After talking about it for a couple weeks, the Ravens didn't wait long to dial up their deep passing attack in Oakland.
It was the first play from scrimmage in Sunday's 30-17 win in Oakland that set the tone.
Flacco dropped back and bounced off his back foot. Protected well, he effortlessly floated a pass down the left sideline, hitting wide receiver Mike Wallace in stride for a 52-yard gain.
Wallace saw the play call Saturday night during meetings. On Sunday before the game, Offensive Coordinator Marty Mornhinweg confirmed he was going deep on the first snap.

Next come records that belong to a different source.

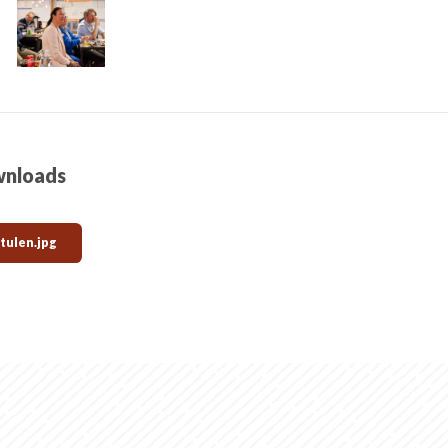
nloads
tulen.jpg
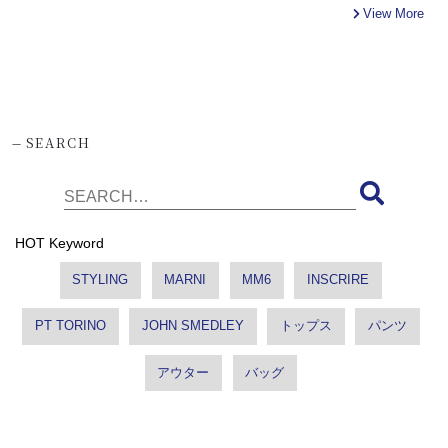
View More
-
SEARCH
HOT Keyword
STYLING
MARNI
MM6
INSCRIRE
PT TORINO
JOHN SMEDLEY
トップス
パンツ
アウター
バッグ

"Last night when I saw the play call, I was like, 'If we get this play, it's going to be on me to start the game off and it's going to be a snowball effect,'" Wallace said.
"I was hype. You can't get a play call like that and not win; Marty might not call it again."
That was just the start of the Ravens' rejuvenated deep passing attack thanks to Flacco and Wallace.
Baltimore entered the game with a league-low six plays of 20 or more yards. They averaged a league-low 5 yards per passing attempt.
Flacco and Wallace connected for two plays over 50 yards in the first half of Sunday's game, then hit another clutch completion of 27 yards late in the third quarter.
Flacco said the best part of the opening deep ball was that the Ravens finished the drive with a touchdown. But after saying the Ravens needed to hit more chunk plays, Flacco was definitely happy to get the green light on more long balls.
"It definitely was good to let the ball go down the field and let Mike go get one," Flacco said. "You can see it on his face when he starts getting involved, how much he gets revved up and how much that helps our offense."
Wallace had a slow start to the season with three catches for 21 yards in the first three games. Though he joked that he wanted the ball more, he kept a confident and positive attitude.
Wallace showed some signs of a breakout last week when he caught six passes for 55 yards and a touchdown against the Pittsburgh Steelers. But he also dropped what would have been a long gain down the left sideline.
He made the plays when they came his way Sunday, finishing with three catches for 133 yards.
After the 52-yard catch at the start of the game, he added a 54-yard grab in the second quarter on another Flacco bomb. Wallace outraced two Raiders defenders down the middle of the field and slowed down a bit to make the tough basket catch.
Since he entered the league in 2009, Wallace owns the second-most catches of 50 yards or more. His two on Sunday gives him 25 for his career.
"We do it all the time in practice, so we know what we can do," Wallace said. "It's just a matter of it playing out the way we want it to – the right coverage, the right timing, everything. There's a lot going into catching long passes more than dropping back and throwing it."
The Ravens offense stumbled a bit early in the third quarter, but just when the Raiders cut Baltimore's lead to 7, Flacco and Wallace connected on another huge play.
Baltimore was facing a third-and-8 near midfield when the Raiders brought a blitz. Baltimore's offensive line picked it up well and Flacco bought some time in the pocket, then stepped into a 27-yard laser to Wallace. The Ravens added a 21-yard field goal that made a huge difference.
The Ravens offense held the team back in the past two losses, but it scored 23 points (Jimmy Smith returned a fumble for a 47-yard touchdown) Sunday in a tough environment.
The offensive line played a spectacular game, paving the way for 143 rushing yards and keeping Flacco upright. The Ravens knew they had a good ground game though. Now if they can continue hitting big plays on offense, it could be a dangerous unit.
"You get the mojo rolling," Wallace said. "We have a lot of good players on our team. It's just the rhythm. We get into a rhythm, we'll be hard to stop."